As the nation marked the seventh anniversary of the Marikana Massacre on Friday, the memory of the fateful day in 2012 when police officers mowed down 34 mineworkers, was brought sharply into focus because we are no closer to finding answers than we were on the day it happened.
The reasons the “new dawn” police acted like their apartheid-era predecessors by opening fire on the striking workforce remain veiled in secrecy and cover-ups.
It is not enough that former North West deputy commissioner William Mpembe and his two co-accused are standing trial in the provincial High Court sitting in Mogwase for their role in the Marikana killings.
Mpembe, Gideon van Zyl and Oupa Pule are foot soldiers. They clearly must have been taking orders from someone higher up the command chain.
That authority remains faceless and not charged as scores of women have been left widows and scores more children without the support of their breadwinners who perished on that day.
The fathers, sons and uncles died for daring to ask their employer, Lonmin, for a R12 500 salary increase. In post-apartheid South Africa, this is tantamount to dying for peanuts.

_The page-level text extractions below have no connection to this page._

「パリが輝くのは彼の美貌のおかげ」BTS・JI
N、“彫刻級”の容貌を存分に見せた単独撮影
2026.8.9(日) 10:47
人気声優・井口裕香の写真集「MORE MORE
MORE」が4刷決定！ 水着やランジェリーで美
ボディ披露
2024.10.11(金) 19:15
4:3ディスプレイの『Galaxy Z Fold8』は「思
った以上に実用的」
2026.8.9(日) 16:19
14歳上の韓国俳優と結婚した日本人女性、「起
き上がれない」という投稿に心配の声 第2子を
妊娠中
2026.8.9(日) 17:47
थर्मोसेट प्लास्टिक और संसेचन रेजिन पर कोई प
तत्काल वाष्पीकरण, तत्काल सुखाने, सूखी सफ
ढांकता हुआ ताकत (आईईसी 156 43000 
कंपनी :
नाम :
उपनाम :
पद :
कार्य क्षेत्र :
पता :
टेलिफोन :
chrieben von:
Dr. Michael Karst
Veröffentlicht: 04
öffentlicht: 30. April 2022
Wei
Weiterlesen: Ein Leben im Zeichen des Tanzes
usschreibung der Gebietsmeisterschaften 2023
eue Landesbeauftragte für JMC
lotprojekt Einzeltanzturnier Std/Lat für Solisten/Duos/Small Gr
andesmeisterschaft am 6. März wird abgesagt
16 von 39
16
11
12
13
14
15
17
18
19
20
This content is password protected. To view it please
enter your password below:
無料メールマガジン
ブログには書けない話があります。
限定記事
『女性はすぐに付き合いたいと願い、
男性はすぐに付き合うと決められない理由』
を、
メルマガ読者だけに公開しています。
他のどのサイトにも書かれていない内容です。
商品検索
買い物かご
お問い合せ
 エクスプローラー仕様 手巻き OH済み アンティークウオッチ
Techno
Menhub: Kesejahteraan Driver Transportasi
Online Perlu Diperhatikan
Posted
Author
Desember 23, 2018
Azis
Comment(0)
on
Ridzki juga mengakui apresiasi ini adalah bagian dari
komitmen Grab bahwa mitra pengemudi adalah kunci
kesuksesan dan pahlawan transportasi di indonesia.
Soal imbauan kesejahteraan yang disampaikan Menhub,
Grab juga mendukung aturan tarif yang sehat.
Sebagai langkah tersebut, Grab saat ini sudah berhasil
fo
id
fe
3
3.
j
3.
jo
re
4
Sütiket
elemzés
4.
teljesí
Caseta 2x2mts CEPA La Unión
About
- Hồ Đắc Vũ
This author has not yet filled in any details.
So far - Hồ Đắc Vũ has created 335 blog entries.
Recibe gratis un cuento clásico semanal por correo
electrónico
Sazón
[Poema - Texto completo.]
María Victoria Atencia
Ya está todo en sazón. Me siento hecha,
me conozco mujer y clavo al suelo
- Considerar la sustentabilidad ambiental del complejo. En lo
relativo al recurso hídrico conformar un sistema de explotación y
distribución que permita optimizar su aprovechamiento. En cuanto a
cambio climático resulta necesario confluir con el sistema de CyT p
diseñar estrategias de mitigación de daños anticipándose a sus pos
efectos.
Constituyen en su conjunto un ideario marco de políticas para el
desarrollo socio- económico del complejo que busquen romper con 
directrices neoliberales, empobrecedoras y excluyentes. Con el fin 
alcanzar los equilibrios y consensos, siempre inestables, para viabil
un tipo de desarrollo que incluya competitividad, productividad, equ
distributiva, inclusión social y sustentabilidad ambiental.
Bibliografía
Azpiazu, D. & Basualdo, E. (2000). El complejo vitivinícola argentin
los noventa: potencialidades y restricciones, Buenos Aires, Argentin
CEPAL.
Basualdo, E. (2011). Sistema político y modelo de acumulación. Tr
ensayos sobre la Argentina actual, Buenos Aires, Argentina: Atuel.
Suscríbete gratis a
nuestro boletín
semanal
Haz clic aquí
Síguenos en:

No wonder Marikana continues to be an albatross around our collective necks, the Sharpeville 1960 and Soweto 1976 of our day.
Orders were given on the day, at the end of which, striking mine-workers were reduced to fatalities, statistics.
Marikana remains a hotbed of political intolerance. This assertion is evidenced by the fact that only a few political parties can campaign freely in the area during elections. Marikana is a powder-keg.
All it needs for the ground forces to go haywire is one charlatan to set a flame to the already volatile situation.
Those who have lost their loved ones in the massacre have descended on Marikana on the chance of a job opening at the mine, most to no avail.
Marikana is calling for decisive leadership, not more police boots on the ground.
We owe it to those who died there to turn the decay of Marikana around. That done, they would not have died in vain.